Are you surprised that I’ve read Wicked, by Gregory Maguire? You’re probably not, if you’ve been reading my book recommendations. After all, I kept you pretty up to date as I read my way through L. Frank Baum’s Oz series.
What may surprise you, though, is that I’ve read Wicked three or four times now. It’s one of those novels that I keep coming back to. Though, admittedly, I need to be in just the right frame of mind to do so.
If you think you know the Wicked Witch of the West, you’re wrong. Elphaba’s life has been far more complicated than Dorothy’s story gives it credit for. Family, love, heartbreak and bloodshed… Elphaba’s been through it all, and it helped to shape her into the so-called villain she became.

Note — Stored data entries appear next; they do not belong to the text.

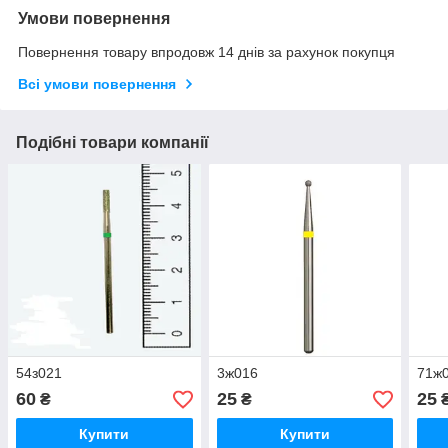
Умови повернення
Повернення товару впродовж 14 днів за рахунок покупця
Всі умови повернення
Подібні товари компанії
54з021
3ж016
71ж
60
25
25
₴
₴
Купити
Купити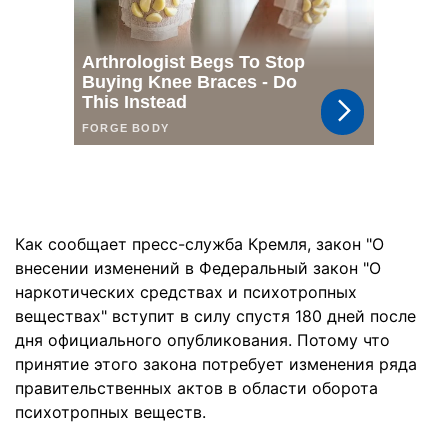
Как сообщает пресс-служба Кремля, закон "О
внесении изменений в Федеральный закон "О
наркотических средствах и психотропных
веществах" вступит в силу спустя 180 дней после
дня официального опубликования. Потому что
принятие этого закона потребует изменения ряда
правительственных актов в области оборота
психотропных веществ.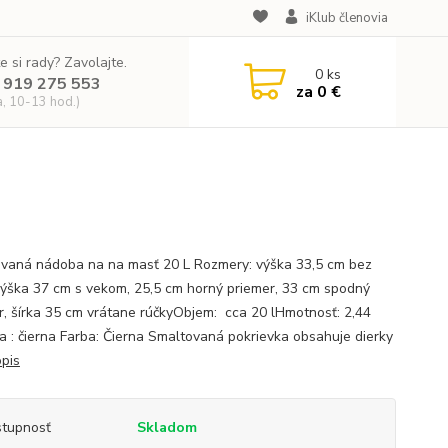
iKlub členovia
e si rady? Zavolajte.
0
ks
 919 275 553
za
0 €
a, 10-13 hod.)
vaná nádoba na na masť 20 L Rozmery: výška 33,5 cm bez
výška 37 cm s vekom, 25,5 cm horný priemer, 33 cm spodný
r, šírka 35 cm vrátane rúčkyObjem: cca 20 lHmotnosť: 2,44
a : čierna Farba: Čierna Smaltovaná pokrievka obsahuje dierky
opis
tupnosť
Skladom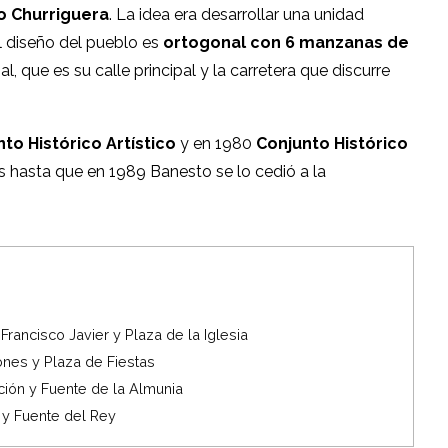
o Churriguera
. La idea era desarrollar una unidad
 El diseño del pueblo es
ortogonal con 6 manzanas de
l, que es su calle principal y la carretera que discurre
o Histórico Artístico
y en 1980
Conjunto Histórico
 hasta que en 1989 Banesto se lo cedió a la
rancisco Javier y Plaza de la Iglesia
ones y Plaza de Fiestas
ación y Fuente de la Almunia
 y Fuente del Rey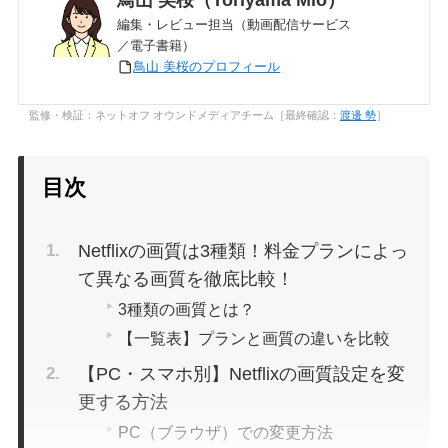
編集・レビュー担当（動画配信サービス
／電子書籍）
鳥山 美桜のプロフィール
監修・検証：ネットオフ オウンドメディアチーム［最終確認：
渡邊 勢
］
目次
Netflixの画質は3種類！料金プランによっ
て異なる画質を徹底比較！
3種類の画質とは？
【一覧表】プランと画質の違いを比較
【PC・スマホ別】Netflixの画質設定を変
更する方法
PC（ブラウザ）での変更方法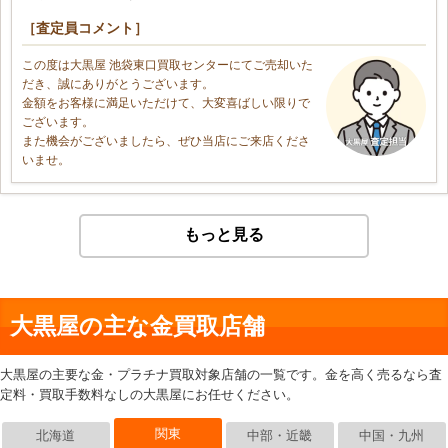
［査定員コメント］
この度は大黒屋 池袋東口買取センターにてご売却いた
だき、誠にありがとうございます。
金額をお客様に満足いただけて、大変喜ばしい限りで
ございます。
また機会がございましたら、ぜひ当店にご来店くださ
いませ。
もっと見る
大黒屋の主な金買取店舗
大黒屋の主要な金・プラチナ買取対象店舗の一覧です。金を高く売るなら査
定料・買取手数料なしの大黒屋にお任せください。
関東
北海道
中部・近畿
中国・九州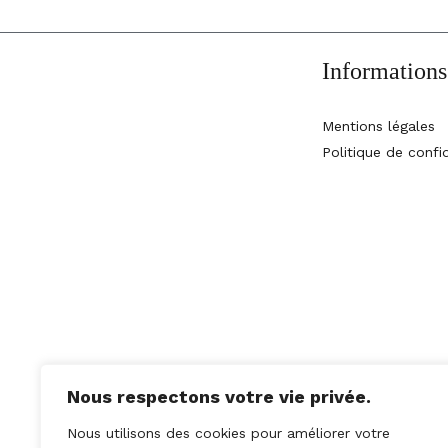
Informations
Mentions légales
Politique de confid
Téléphone :
06 60 50 53 63
Email :
amisdufestivaldaix@gmail.co
m
Adresser le courrier
EXCLUSIVEMENT à :
Amis du Festival
Nous respectons votre vie privée.
d’Aix-en-Provence
Nous utilisons des cookies pour améliorer votre
BP 90030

I love the way Maguire tells Elphaba’s story. It’s this wonderful balance of literature and fantasy—a balance that not many writers can pull off properly. And while the story focuses on Elphaba’s life, it also manages to pull in discussions about issues like religion and class differences in a way that seems natural. It doesn’t pull you away from the story the way it might in other novels.
Admittedly, though, Wicked is a bit of a slower read than most novels. And I have a tendency to slow down when I’m reading it. That would annoy me with some novels, but it doesn’t seem to happen with Wicked. But, it is the reason I need to be in just the right frame of mind to pick up the book. I need to be ready to take my time with it.
When Dorothy triumphed over the Wicked Witch of the West in L. Frank Baum’s classic tale we heard only her side of the story. But what about her arch-nemesis, the mysterious Witch? Where did she come from? How did she become so wicked? And what is the true nature of evil?
Gregory Maguire creates a fantasy world so rich and vivid that we will never look at Oz the same way again. Wicked is about a land where animals talk and strive to be treated like first-class citizens, Munchkinlanders seek the comfort of middle-class stability, and the Tin Man becomes a victim of domestic violence. And then there is the little green-skinned girl named Elphaba, who will grow up to become the infamous Wicked Witch of the West, a smart, prickly, and misunderstood creature who challenges all our preconceived notions about the nature of good and evil.
An astonishingly rich re-creation of the land of Oz, this book retells the story of Elphaba, the Wicked Witch of the West, who wasn’t so wicked after all. Taking readers past the yellow brick road and into a phantasmagoric world rich with imagination and allegory, Gregory Maguire just might change the reputation of one of the most sinister characters in literature.